The chip was launched alongside ‘an all-scenario AI computing framework’ called MindSpore at an event positioned as the realisation of the AI strategy announced in October of last year. “Everything is moving forward according to plan, from R&D to product launch,” said Huawei Rotating Chairman Eric Xu. “We promised a full-stack, all-scenario AI portfolio. And today we delivered, with the release of Ascend 910 and MindSpore. This also marks a new stage in Huawei’s AI strategy.”

Huawei chucked around a few datapoints involving things like Teraflops, to support its claim that the Ascend 910 kicks AI ass. It also consumes around 10% less power than Huawei had previously expected it to. “Ascend 910 performs much better than we expected,” said Xu. “Without a doubt, it has more computing power than any other AI processor in the world.”

MindSpore is not the omniscient, Skynet-like AI platform implied by the slightly creepy name, but an AI development platform. Among its priorities are flexibility, security and privacy protection and it’s designed to be used to develop AI stuff across both devices and the cloud.

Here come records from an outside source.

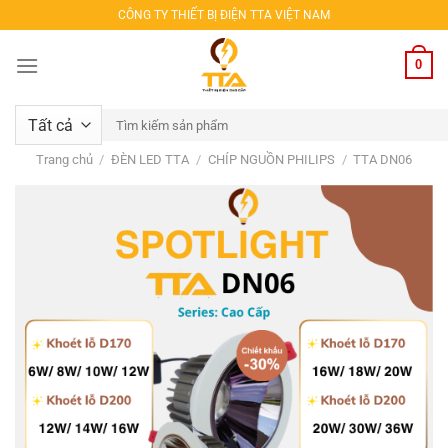
Bỏ
CÔNG TY THIẾT BỊ ĐIỆN TTA VIỆT NAM
qua
nội
0
dung
Tìm
kiếm:
Trang chủ
/
ĐÈN LED TTA
/
CHÍP NGUỒN PHILIPS
/
TTA DN06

For obvious reasons anything Huawei announces these days features liberal references to the importance of security and privacy. “MindSpore will go open source in the first quarter of 2020,” said Xu. “We want to drive broader AI adoption and help developers do what they do best.”

At the same event Xu reportedly addressed the impact of all the US aggro on its bottom line. Referring specifically to the consumer business unit Xu said he’s optimistic it won’t be as badly affected as previously feared, but that the impact of US sanctions could still be as much as $10 billion in revenue.